Bemerkenswert ist, dass ausgerechnet Wilders nun als rechter Brückenbauer in Erscheinung tritt. Just er war bisher auffällig um Distinktion bemüht und mied alles, was im Entferntesten den Geruch von kahlrasierten Stiefelnazis hatte. Letztere wiederum verachten ihn als "Zionisten“ oder "Judenknecht“, weil er wie ein großer Teil der internationalen Anti-Islam-Szene ausgesprochen pro-israelisch ist und sich konsequent gegen Antisemitismus ausspricht. Als Strache und Dewinter Ende 2010 in Begleitung von Kent Ekeroth (Schwedendemokraten) und von dem Deutschen René Stadtkewitz (Die Freiheit) nach Israel reisten, fehlte Wilders demonstrativ.

FPÖ in Europäischer Allianz

Im EU-Parlament will die PVV bislang nichts von rechten Zusammenschlüssen wissen. Damit agiert sie anders als FPÖ, Vlaams Belang und FN, die etwa 2007 in der Fraktion Identität, Tradition, Souveranität (IST) kooperierten und an nationalistischen Spannungen zwischen ihren Mitgliedern scheiterten. Aktuell nehmen FPÖ, VB, FN und Schwedendemokraten an der "European Alliance for Freedom“ (EAF) teil.

Die PVV, aktuell wieder an der Spitze der niederländischen Umfragen, will nun auch in Brüssel und Straßburg ihr elektorales Potential ausschöpfen und, so RTL Nieuws, "Europa von innen aushöhlen“.

Wie weit aber wird Wilders zu diesem Zweck gehen? Er selbst betont, dass dem Bündnis keine "rassistischen Parteien wie Jobbik“ angehören sollen. Zwischen deren offen faschistischen Tendenzen und der offiziellen Linie seiner neuen Partner liegen in der Tat Welten. Selbst der Front National oder Vlaams Belang bemühen sich zunehmend um ein gemäßigtes Image und haben zuletzt bei islam-kritischen Strömungen angedockt, die in vielen Ländern Europas den einstigen Immigrations-Diskurs überschatten. So bescheinigt Wilders Marine Le Pen, sie habe den Front National verändert.

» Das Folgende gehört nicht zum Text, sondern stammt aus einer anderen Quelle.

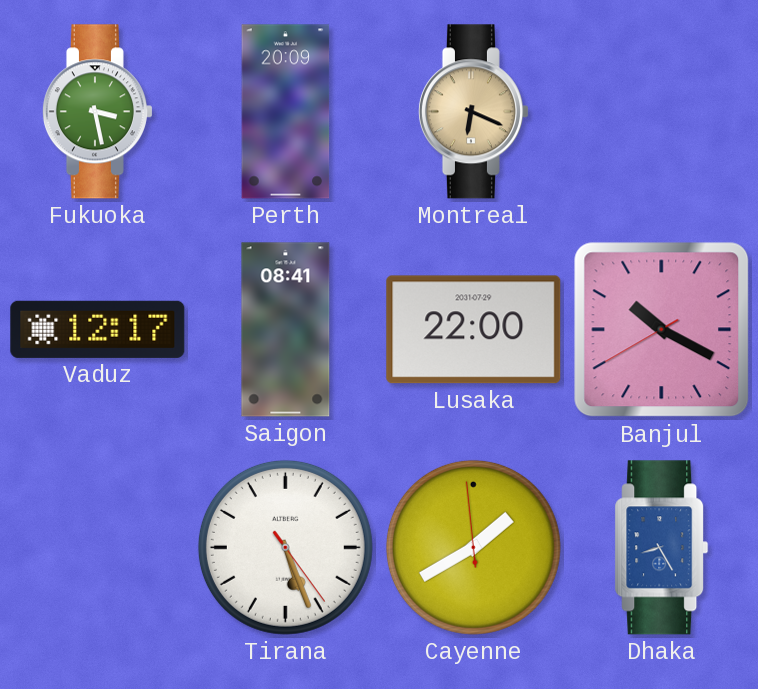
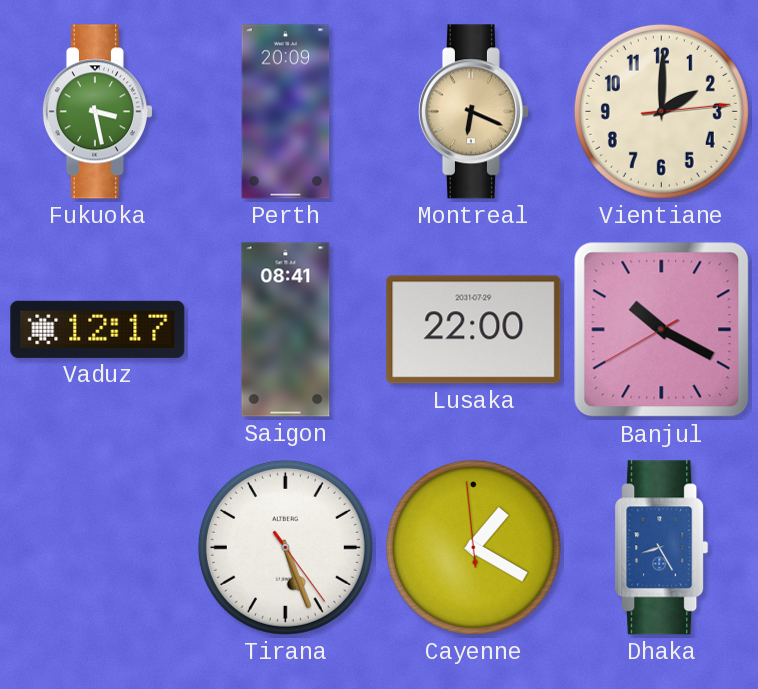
Vientiane: none -> 2:00
Cayenne: 1:39 -> 1:19
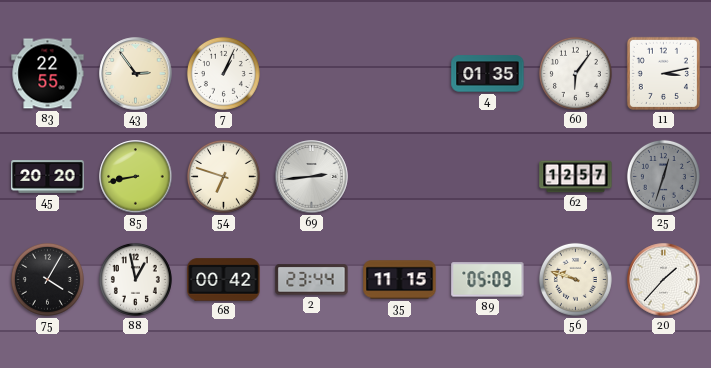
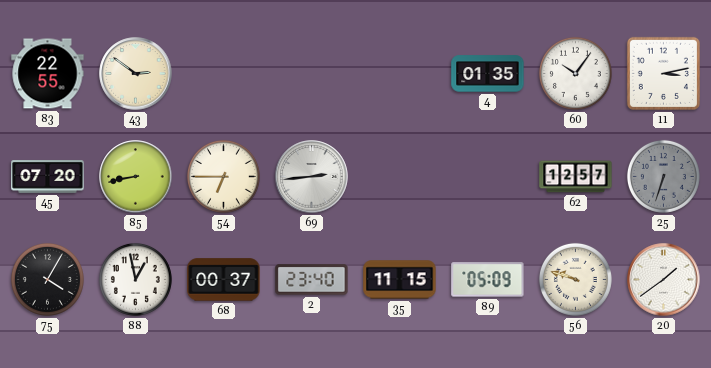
43: 2:54 -> 2:51
7: 1:04 -> none
60: 6:06 -> 10:06
45: 20:20 -> 07:20
54: 6:48 -> 6:45
25: 12:33 -> 6:33
68: 00:42 -> 00:37
2: 23:44 -> 23:40
20: 1:37 -> 1:39
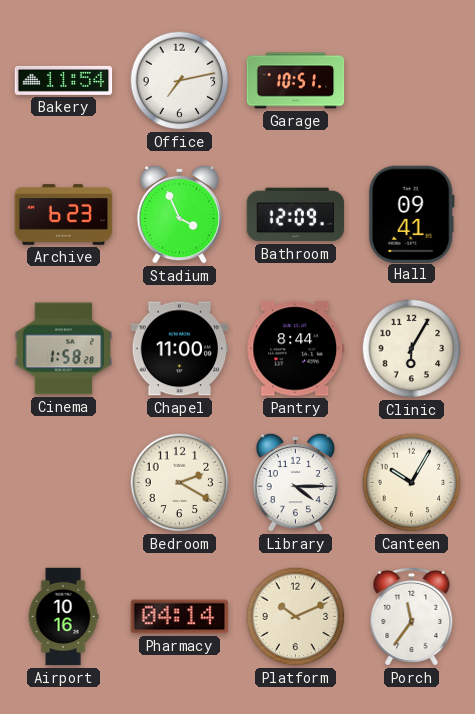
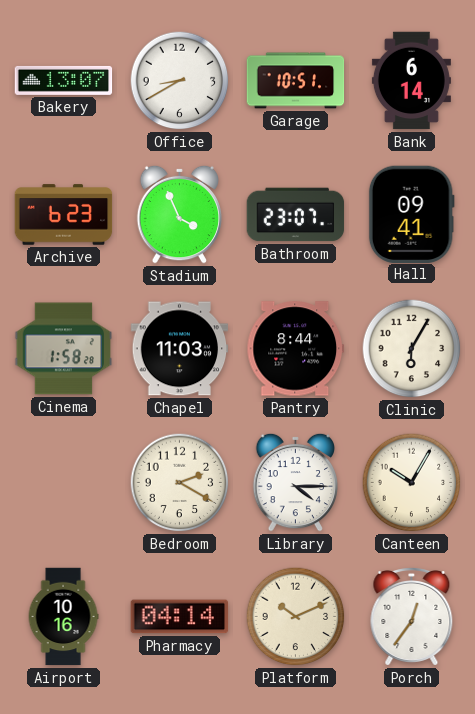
Bakery: 11:54 -> 13:07
Office: 7:13 -> 8:40
Bank: none -> 6:14
Bathroom: 12:09 -> 23:07
Chapel: 11:00 -> 11:03
Porch: 11:36 -> 12:36
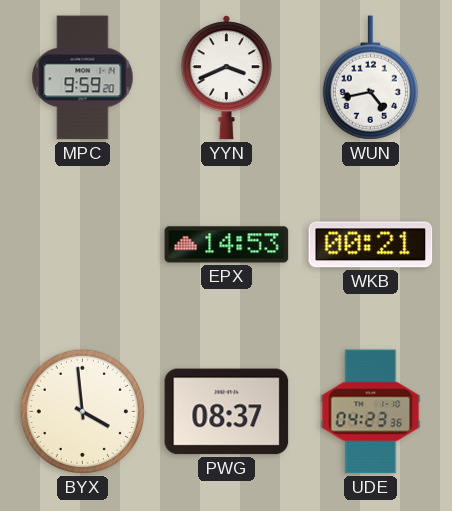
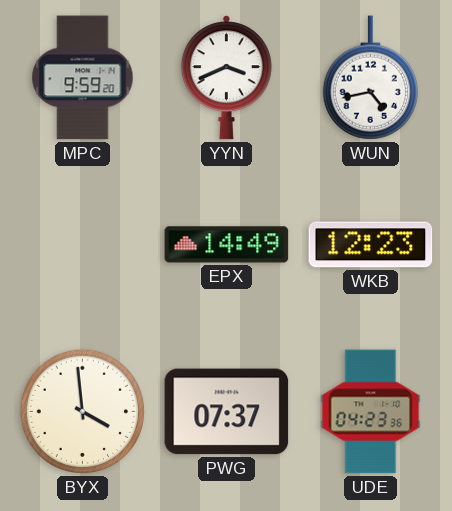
EPX: 14:53 -> 14:49
WKB: 00:21 -> 12:23
PWG: 08:37 -> 07:37
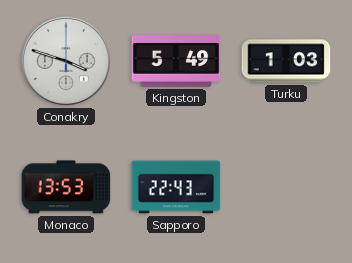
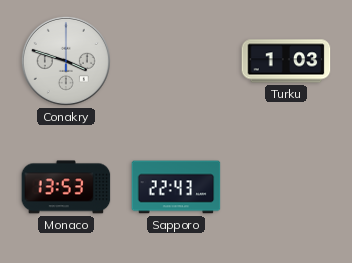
Kingston: 5:49 -> none
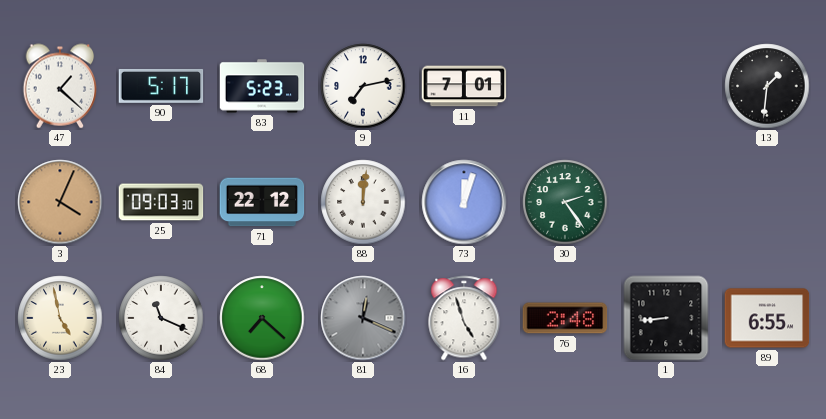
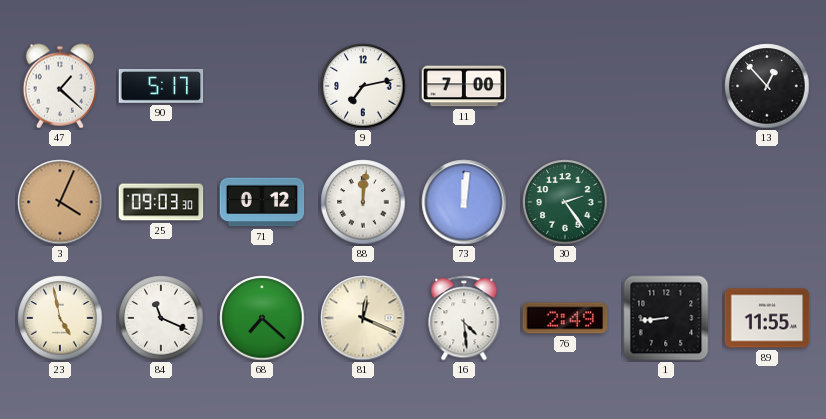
83: 5:23 -> none
11: 7:01 -> 7:00
13: 1:31 -> 12:53
71: 22:12 -> 0:12
73: 12:03 -> 12:01
81 dial: grey -> cream
16: 4:57 -> 4:29
76: 2:48 -> 2:49
89: 6:55 -> 11:55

Das betont auch Paul Damen, früherer Chefredakteur der niederländisch-jüdischen Wochenzeitung Nieuw Israëlitisch Weekblad, der indes anmerkt: "Sicher hatte der alte Le Pen eine Abneigung gegen Juden. Man darf annehmen, dass Wilders weiß, was für ein Pack in diesen Parteien herumläuft.“ Worte, die an Manfred Haimbuchner erinnern, den FPÖ-Landesobmann in Oberösterreich. Er sagte im Mai in einem Standard-Interview: "Bei uns schaut man natürlich - auch zu Recht - mit Argusaugen auf den Rechtsaußen-Rand. Ich gebe das offen zu, wir haben da ein Problem.“

Es ist ein breiter Spagat, den Wilders anstrebt. Damit deutet alles darauf hin, dass die Opposition als inhaltliches Amalgam zur EU nun eine Annäherung fortsetzt, die bereits unter dem identitären Anti-Islam-Kurs begann. Was wiederum belegt, dass Europa nach sechs Jahren Krise nicht nur permanent hoch auf der politischen Agenda steht, sondern auch als politischer Kampfbegriff bei seinen Gegnern eine ungekannte Konjunktur erlebt, die nicht den Anschein eines Strohfeuers erweckt.

Die ewigen EU-Sanktionen

Gegen diese Entwicklung erscheint es wie ein Szenario aus einer anderen Zeit, dass EU-Mitgliedstaaten vor nicht einmal anderthalb Jahrzehnten wegen der Regierungsbeteiligung der FPÖ die diplomatischen Beziehungen mit Österreich auf Eis legten. In den identitären Bewegungen des Kontinents sind die Freiheitlichen längst vernetzt. Bemerkenswert, dass etwa ihr Generalsekretär Harald Vilimsky 2010 die deutsche Pro-Bewegung bei einer gemeinsamen Pressekonferenz als "Außenstelle der freiheitlichen Politik in der Bundesrepublik“ bezeichnete. Vilimskys damaliger Gastgeber, "Pro NRW“-Vorsitzender Markus Beisicht, gab im Folgenden eine politische Koordinatenbeschreibung ab: "Im Vakuum zwischen CDU und NS-Narrensaum ist viel Platz entstanden. Diese Lücke wollen wir auffüllen.“ Es sieht danach aus, dass neue Bewegung in dieses Vorhaben gekommen ist.